PCDForum Column #36,   Release Date July 20, 1992

by David C. Korten

I am among those who left the Earth Summit in Rio de Janeiro with a sense of despair. The official debates were accurately described by a European journalist as a feast of hypocrisy. The final documents evaded the real issues and avoided setting serious targets. Stripped of the pious rhetoric of environmental protection and concern for the poor, official UNCED was a gathering of elites from both North and South intent on reaffirming the status quo of elite privilege while maneuvering for maximum financial advantage in the end game battle for what remains of earth's natural wealth.

For those of us who looked to the forces of civil society as humanity's hope for the future, it was easy to find the results of the independent sector meetings held under the banner of Global Forum '92 even more depressing. My time in Rio was devoted to Global Forum '92's main event, the NGO and People's Movements Forum. The agenda of the 2,500 registered participants was to draft a number of citizens' treaties setting forth action agendas to which civic organizations all around the world would be invited to commit themselves as signatories.
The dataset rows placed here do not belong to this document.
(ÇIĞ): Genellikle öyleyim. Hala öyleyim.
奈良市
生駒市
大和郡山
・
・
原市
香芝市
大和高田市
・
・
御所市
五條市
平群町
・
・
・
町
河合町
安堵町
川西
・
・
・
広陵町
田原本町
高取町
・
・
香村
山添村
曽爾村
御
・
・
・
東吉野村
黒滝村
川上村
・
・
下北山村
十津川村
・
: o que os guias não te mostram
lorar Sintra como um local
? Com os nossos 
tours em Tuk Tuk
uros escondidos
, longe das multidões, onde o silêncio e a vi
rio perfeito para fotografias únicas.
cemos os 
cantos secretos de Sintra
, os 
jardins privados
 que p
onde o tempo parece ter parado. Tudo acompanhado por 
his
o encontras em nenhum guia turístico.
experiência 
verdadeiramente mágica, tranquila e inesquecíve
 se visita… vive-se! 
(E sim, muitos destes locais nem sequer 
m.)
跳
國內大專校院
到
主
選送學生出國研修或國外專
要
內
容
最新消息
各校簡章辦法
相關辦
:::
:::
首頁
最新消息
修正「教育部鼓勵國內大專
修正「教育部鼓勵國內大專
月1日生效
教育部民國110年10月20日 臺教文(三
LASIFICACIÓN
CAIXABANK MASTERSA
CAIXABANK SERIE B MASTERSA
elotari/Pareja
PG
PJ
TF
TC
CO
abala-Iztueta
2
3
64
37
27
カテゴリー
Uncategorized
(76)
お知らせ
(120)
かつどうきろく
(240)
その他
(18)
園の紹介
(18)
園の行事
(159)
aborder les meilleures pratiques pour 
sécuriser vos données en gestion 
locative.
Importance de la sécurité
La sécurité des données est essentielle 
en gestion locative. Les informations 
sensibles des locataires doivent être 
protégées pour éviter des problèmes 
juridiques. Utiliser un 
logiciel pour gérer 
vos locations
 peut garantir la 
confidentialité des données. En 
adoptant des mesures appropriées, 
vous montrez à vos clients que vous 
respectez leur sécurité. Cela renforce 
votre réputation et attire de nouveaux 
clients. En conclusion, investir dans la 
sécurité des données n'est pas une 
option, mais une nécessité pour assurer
The chaos of the treaty drafting process often bordered on anarchy, leaving me with a strong sense of the absurdity of the idea that civil society might generate self-organizing processes of sufficient power to challenge and transform the dominant system. The resulting documents did little to lift my despair. In spite of the enormous amounts of well intentioned energy invested, most of the treaties produced by the NGO Forum were too poorly crafted and inarticulate to be of practical value.

Several weeks of subsequent reflection have led me to conclude that my despair was misplaced. The power of the self-organizing chaos of the ebb and flow of social energies that define the social movements of civil society cannot be measured by the numbers of articulate documents those movements generate. This is a reality that my experience in bureaucratic settings left me poorly equipped to fully comprehend.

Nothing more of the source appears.